• _THE PROBLEM_: For this exercise, repeat the whole listing below exactly. Leave the pictures out.

• _TASK DATA_:
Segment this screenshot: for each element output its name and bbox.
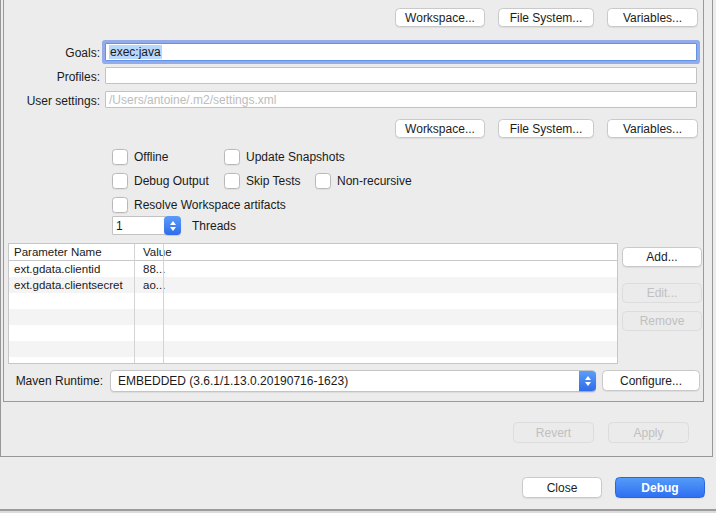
threads-label: Threads xyxy=(192,219,236,233)
checkbox-icon[interactable] xyxy=(315,173,331,189)
skip-tests-label: Skip Tests xyxy=(246,174,300,188)
skip-tests-checkbox[interactable]: Skip Tests xyxy=(224,173,300,189)
goals-selected-text: exec:java xyxy=(109,45,162,59)
threads-input[interactable]: 1 xyxy=(112,216,166,235)
user-settings-label: User settings: xyxy=(10,94,100,108)
offline-label: Offline xyxy=(134,150,168,164)
maven-runtime-select[interactable]: EMBEDDED (3.6.1/1.13.0.20190716-1623) xyxy=(110,370,596,392)
debug-button[interactable]: Debug xyxy=(615,477,705,498)
param-name-cell: ext.gdata.clientsecret xyxy=(9,277,139,293)
checkbox-icon[interactable] xyxy=(112,173,128,189)
checkbox-icon[interactable] xyxy=(224,149,240,165)
param-value-cell: 88... xyxy=(139,261,172,277)
user-settings-placeholder: /Users/antoine/.m2/settings.xml xyxy=(109,93,276,107)
table-row-empty xyxy=(9,341,617,357)
user-settings-input[interactable]: /Users/antoine/.m2/settings.xml xyxy=(105,91,697,108)
close-button[interactable]: Close xyxy=(522,477,602,498)
goals-variables-button[interactable]: Variables... xyxy=(607,8,698,27)
configure-button[interactable]: Configure... xyxy=(602,370,700,391)
debug-output-checkbox[interactable]: Debug Output xyxy=(112,173,209,189)
parameters-table-body: ext.gdata.clientid 88... ext.gdata.clien… xyxy=(9,261,617,364)
resolve-workspace-artifacts-checkbox[interactable]: Resolve Workspace artifacts xyxy=(112,197,286,213)
resolve-workspace-artifacts-label: Resolve Workspace artifacts xyxy=(134,198,286,212)
remove-parameter-button[interactable]: Remove xyxy=(622,311,702,331)
maven-runtime-dropdown-stepper[interactable] xyxy=(579,371,596,391)
settings-file-system-button[interactable]: File System... xyxy=(498,119,594,138)
checkbox-icon[interactable] xyxy=(224,173,240,189)
column-divider[interactable] xyxy=(163,244,164,363)
stepper-up-icon xyxy=(585,376,591,380)
threads-value: 1 xyxy=(116,219,123,233)
table-row-empty xyxy=(9,293,617,309)
goals-label: Goals: xyxy=(10,46,100,60)
apply-button[interactable]: Apply xyxy=(608,422,689,443)
table-row-empty xyxy=(9,309,617,325)
threads-stepper[interactable] xyxy=(164,216,181,235)
column-header-parameter-name[interactable]: Parameter Name xyxy=(9,244,139,260)
parameters-table[interactable]: Parameter Name Value ext.gdata.clientid … xyxy=(8,243,618,364)
update-snapshots-label: Update Snapshots xyxy=(246,150,345,164)
goals-workspace-button[interactable]: Workspace... xyxy=(395,8,485,27)
maven-runtime-label: Maven Runtime: xyxy=(10,374,103,388)
table-row-empty xyxy=(9,325,617,341)
table-row-empty xyxy=(9,357,617,364)
settings-variables-button[interactable]: Variables... xyxy=(607,119,698,138)
non-recursive-label: Non-recursive xyxy=(337,174,412,188)
update-snapshots-checkbox[interactable]: Update Snapshots xyxy=(224,149,345,165)
parameters-table-header: Parameter Name Value xyxy=(9,244,617,261)
profiles-label: Profiles: xyxy=(10,70,100,84)
column-divider[interactable] xyxy=(134,244,135,363)
non-recursive-checkbox[interactable]: Non-recursive xyxy=(315,173,412,189)
stepper-up-icon[interactable] xyxy=(170,221,176,225)
edit-parameter-button[interactable]: Edit... xyxy=(622,283,702,303)
param-name-cell: ext.gdata.clientid xyxy=(9,261,139,277)
param-value-cell: ao... xyxy=(139,277,172,293)
goals-file-system-button[interactable]: File System... xyxy=(498,8,594,27)
offline-checkbox[interactable]: Offline xyxy=(112,149,168,165)
debug-output-label: Debug Output xyxy=(134,174,209,188)
goals-input[interactable]: exec:java xyxy=(105,43,697,61)
checkbox-icon[interactable] xyxy=(112,197,128,213)
profiles-input[interactable] xyxy=(105,67,697,84)
checkbox-icon[interactable] xyxy=(112,149,128,165)
maven-runtime-value: EMBEDDED (3.6.1/1.13.0.20190716-1623) xyxy=(111,374,579,388)
add-parameter-button[interactable]: Add... xyxy=(622,247,702,267)
revert-button[interactable]: Revert xyxy=(513,422,594,443)
settings-workspace-button[interactable]: Workspace... xyxy=(395,119,485,138)
table-row[interactable]: ext.gdata.clientid 88... xyxy=(9,261,617,277)
table-row[interactable]: ext.gdata.clientsecret ao... xyxy=(9,277,617,293)
stepper-down-icon[interactable] xyxy=(170,227,176,231)
column-header-value[interactable]: Value xyxy=(139,244,172,260)
stepper-down-icon xyxy=(585,382,591,386)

• _OUTPUT BELOW_:
Segment this screenshot: for each element output its name and bbox.
threads-label: Threads xyxy=(192,219,236,233)
checkbox-icon[interactable] xyxy=(315,173,331,189)
skip-tests-label: Skip Tests xyxy=(246,174,300,188)
skip-tests-checkbox[interactable]: Skip Tests xyxy=(224,173,300,189)
goals-selected-text: exec:java xyxy=(109,45,162,59)
threads-input[interactable]: 1 xyxy=(112,216,166,235)
user-settings-label: User settings: xyxy=(10,94,100,108)
offline-label: Offline xyxy=(134,150,168,164)
maven-runtime-select[interactable]: EMBEDDED (3.6.1/1.13.0.20190716-1623) xyxy=(110,370,596,392)
debug-button[interactable]: Debug xyxy=(615,477,705,498)
param-name-cell: ext.gdata.clientsecret xyxy=(9,277,139,293)
checkbox-icon[interactable] xyxy=(112,173,128,189)
checkbox-icon[interactable] xyxy=(224,149,240,165)
param-value-cell: 88... xyxy=(139,261,172,277)
user-settings-placeholder: /Users/antoine/.m2/settings.xml xyxy=(109,93,276,107)
table-row-empty xyxy=(9,341,617,357)
user-settings-input[interactable]: /Users/antoine/.m2/settings.xml xyxy=(105,91,697,108)
close-button[interactable]: Close xyxy=(522,477,602,498)
goals-variables-button[interactable]: Variables... xyxy=(607,8,698,27)
configure-button[interactable]: Configure... xyxy=(602,370,700,391)
debug-output-checkbox[interactable]: Debug Output xyxy=(112,173,209,189)
parameters-table-body: ext.gdata.clientid 88... ext.gdata.clien… xyxy=(9,261,617,364)
resolve-workspace-artifacts-checkbox[interactable]: Resolve Workspace artifacts xyxy=(112,197,286,213)
resolve-workspace-artifacts-label: Resolve Workspace artifacts xyxy=(134,198,286,212)
remove-parameter-button[interactable]: Remove xyxy=(622,311,702,331)
maven-runtime-dropdown-stepper[interactable] xyxy=(579,371,596,391)
settings-file-system-button[interactable]: File System... xyxy=(498,119,594,138)
checkbox-icon[interactable] xyxy=(224,173,240,189)
column-divider[interactable] xyxy=(163,244,164,363)
stepper-up-icon xyxy=(585,376,591,380)
threads-value: 1 xyxy=(116,219,123,233)
table-row-empty xyxy=(9,293,617,309)
goals-label: Goals: xyxy=(10,46,100,60)
apply-button[interactable]: Apply xyxy=(608,422,689,443)
table-row-empty xyxy=(9,309,617,325)
threads-stepper[interactable] xyxy=(164,216,181,235)
column-header-parameter-name[interactable]: Parameter Name xyxy=(9,244,139,260)
parameters-table[interactable]: Parameter Name Value ext.gdata.clientid … xyxy=(8,243,618,364)
update-snapshots-label: Update Snapshots xyxy=(246,150,345,164)
goals-workspace-button[interactable]: Workspace... xyxy=(395,8,485,27)
maven-runtime-label: Maven Runtime: xyxy=(10,374,103,388)
table-row-empty xyxy=(9,325,617,341)
table-row-empty xyxy=(9,357,617,364)
settings-variables-button[interactable]: Variables... xyxy=(607,119,698,138)
non-recursive-label: Non-recursive xyxy=(337,174,412,188)
update-snapshots-checkbox[interactable]: Update Snapshots xyxy=(224,149,345,165)
parameters-table-header: Parameter Name Value xyxy=(9,244,617,261)
profiles-label: Profiles: xyxy=(10,70,100,84)
column-divider[interactable] xyxy=(134,244,135,363)
non-recursive-checkbox[interactable]: Non-recursive xyxy=(315,173,412,189)
stepper-up-icon[interactable] xyxy=(170,221,176,225)
edit-parameter-button[interactable]: Edit... xyxy=(622,283,702,303)
param-name-cell: ext.gdata.clientid xyxy=(9,261,139,277)
param-value-cell: ao... xyxy=(139,277,172,293)
goals-file-system-button[interactable]: File System... xyxy=(498,8,594,27)
offline-checkbox[interactable]: Offline xyxy=(112,149,168,165)
debug-output-label: Debug Output xyxy=(134,174,209,188)
goals-input[interactable]: exec:java xyxy=(105,43,697,61)
checkbox-icon[interactable] xyxy=(112,197,128,213)
profiles-input[interactable] xyxy=(105,67,697,84)
checkbox-icon[interactable] xyxy=(112,149,128,165)
maven-runtime-value: EMBEDDED (3.6.1/1.13.0.20190716-1623) xyxy=(111,374,579,388)
add-parameter-button[interactable]: Add... xyxy=(622,247,702,267)
revert-button[interactable]: Revert xyxy=(513,422,594,443)
settings-workspace-button[interactable]: Workspace... xyxy=(395,119,485,138)
table-row[interactable]: ext.gdata.clientid 88... xyxy=(9,261,617,277)
table-row[interactable]: ext.gdata.clientsecret ao... xyxy=(9,277,617,293)
stepper-down-icon[interactable] xyxy=(170,227,176,231)
column-header-value[interactable]: Value xyxy=(139,244,172,260)
stepper-down-icon xyxy=(585,382,591,386)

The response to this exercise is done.